When not covering a story serves the interests of government officials who control much of the media, this problem is even more dangerous because it allows them to argue often quite successfully that if there are no reports of any problems, then there aren’t any problems and officials deserve credit for that.
That is exactly what is happening in the North Caucasus now. After receiving intense coverage because of the Sochi Olympics, Musa Musayev, a Daghestani journalist says, in the last month, the security situation there “has fallen out of the information space” and “the appearance of stability has been created” (vestikavkaza.ru/articles/Dagestan-Zatishe-mnimoe-ili-realnoe-1.html).
“The reality however is very different,” Musayev says. The Russian force structures have launched numerous special operations, “but the media aren’t reporting them.” Part of this reflects the attention being given to Ukraine, but part of it is the result of “unwritten instructions” that the authorities have given journalists.
As far as one can judge, Musayev says, there has been an improvement in the security situation but not nearly as great a one as the media reports suggest.
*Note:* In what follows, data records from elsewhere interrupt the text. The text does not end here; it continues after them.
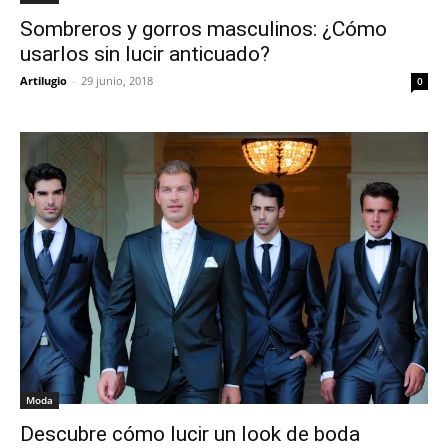
Sombreros y gorros masculinos: ¿Cómo
usarlos sin lucir anticuado?
Artilugio
-
29 junio, 2018
0
Moda
Descubre cómo lucir un look de boda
The bands of militants appear to be smaller in size, but they are still attracting “not only local residents but young peoplefrom other regions of Russia and even from abroad.”
A more important shift, judging from arrest and casualty reports, he continues, is that the militant groups have “ceased to be the unquestioned masters of the forest and mountain fastnesses” but have chosen to shift their operations “primarily to population points.” That may reflect greater control of the countryside by the siloviki, but it also suggests the militants have more support among the population than the Russian authorities say.
Last week, the independent Kavka-Uzel.ru news agency reported its own statistics on 5291 casualties (killed and wounded) in the conflicts in the North Caucasus over the last five years. Several of its findings are striking, none more so than the fact that half of these losses were in Daghestan (kavkaz-uzel.ru/articles/239836/).
Overall casualties, at least those being reported, have fallen among siloviki, militants and the civilian population, but last year, after two years of declines, the number of civilian losses “again rose.” Each side in this conflict can be counted on to put its own interpretation on what is happening.
But one development in the conflict in the region is sufficiently disturbing that it deserves broader attention and condemnation even if there are disagreements on statistics. It is being reported in local websites and media that the siloviki are now setting fires in highlight Daghestan in an effort to deny the militants cover and force them into open fields where they can be fought.
At least five such fires have been set so far, and despite the statements of some officials that these are the result of bad fire security, local residents and experts are nearly unanimous that there is no other plausible explanation for the timing, size and location of the fires except siloviki involvement (kavpolit.com/articles/protiv_kogo_gorjat_lesa_dagestana-2305/).
Bulat Magomedov, a Daghestani historian, says that such a military strategy is nothing new. It was used in the Middle Ages, and it was applied in the North Caucasus by General Yermolov in the 19th century. He notes, however, that in the past and again possibly now such actions simply increase the readiness of the militants to fight and the support they get from the population.